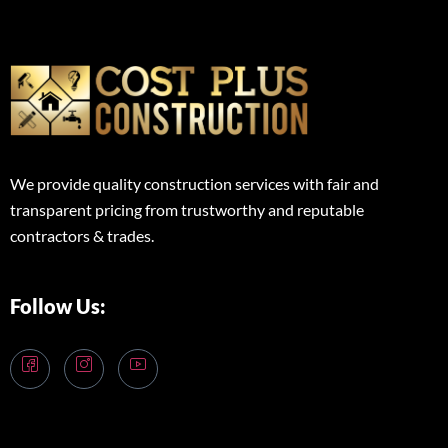
We provide quality construction services with fair and
transparent pricing from trustworthy and reputable
contractors & trades.
Follow Us:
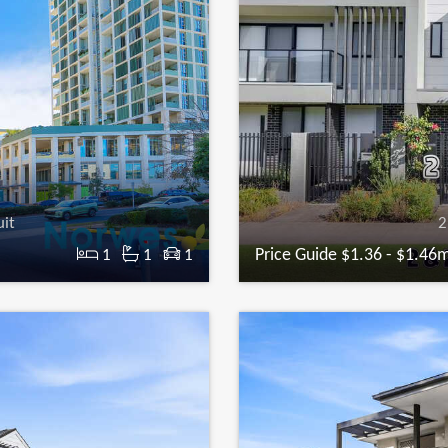
uit
2
Price Guide $1.36 - $1.46
1
1
1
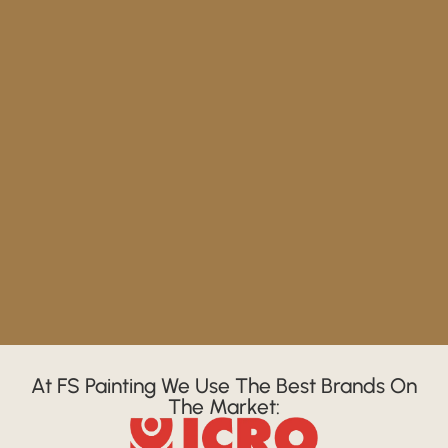
At FS Painting We Use The Best Brands On
The Market:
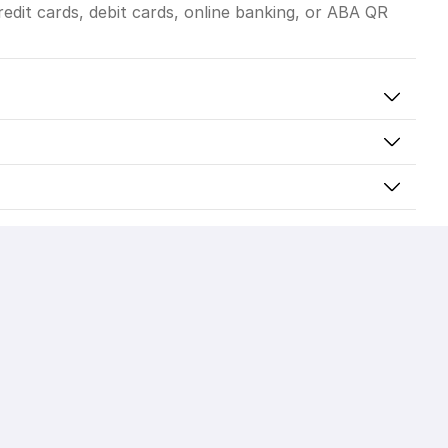
dit cards, debit cards, online banking, or ABA QR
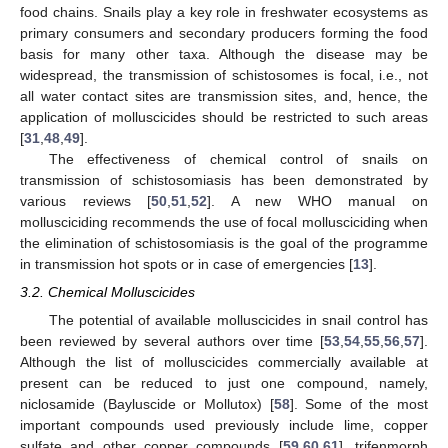
food chains. Snails play a key role in freshwater ecosystems as
primary consumers and secondary producers forming the food
basis for many other taxa. Although the disease may be
widespread, the transmission of schistosomes is focal, i.e., not
all water contact sites are transmission sites, and, hence, the
application of molluscicides should be restricted to such areas
[
31
,
48
,
49
].
The effectiveness of chemical control of snails on
transmission of schistosomiasis has been demonstrated by
various reviews [
50
,
51
,
52
]. A new WHO manual on
mollusciciding recommends the use of focal mollusciciding when
the elimination of schistosomiasis is the goal of the programme
in transmission hot spots or in case of emergencies [
13
].
3.2. Chemical Molluscicides
The potential of available molluscicides in snail control has
been reviewed by several authors over time [
53
,
54
,
55
,
56
,
57
].
Although the list of molluscicides commercially available at
present can be reduced to just one compound, namely,
niclosamide (Bayluscide or Mollutox) [
58
]. Some of the most
important compounds used previously include lime, copper
sulfate and other copper compounds [
59
,
60
,
61
], trifenmorph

- - - -

**PROBLEM DESCRIPTION**
If a record contains a picture, omit the picture and repeat everything else exactly.

**RESULT BELOW**
We provide quality construction services with fair and
transparent pricing from trustworthy and reputable
contractors & trades.
Follow Us:
uit
2
Price Guide $1.36 - $1.46
1
1
1
At FS Painting We Use The Best Brands On
The Market:
dit cards, debit cards, online banking, or ABA QR
food chains. Snails play a key role in freshwater ecosystems as
primary consumers and secondary producers forming the food
basis for many other taxa. Although the disease may be
widespread, the transmission of schistosomes is focal, i.e., not
all water contact sites are transmission sites, and, hence, the
application of molluscicides should be restricted to such areas
[
31
,
48
,
49
].
The effectiveness of chemical control of snails on
transmission of schistosomiasis has been demonstrated by
various reviews [
50
,
51
,
52
]. A new WHO manual on
mollusciciding recommends the use of focal mollusciciding when
the elimination of schistosomiasis is the goal of the programme
in transmission hot spots or in case of emergencies [
13
].
3.2. Chemical Molluscicides
The potential of available molluscicides in snail control has
been reviewed by several authors over time [
53
,
54
,
55
,
56
,
57
].
Although the list of molluscicides commercially available at
present can be reduced to just one compound, namely,
niclosamide (Bayluscide or Mollutox) [
58
]. Some of the most
important compounds used previously include lime, copper
sulfate and other copper compounds [
59
,
60
,
61
], trifenmorph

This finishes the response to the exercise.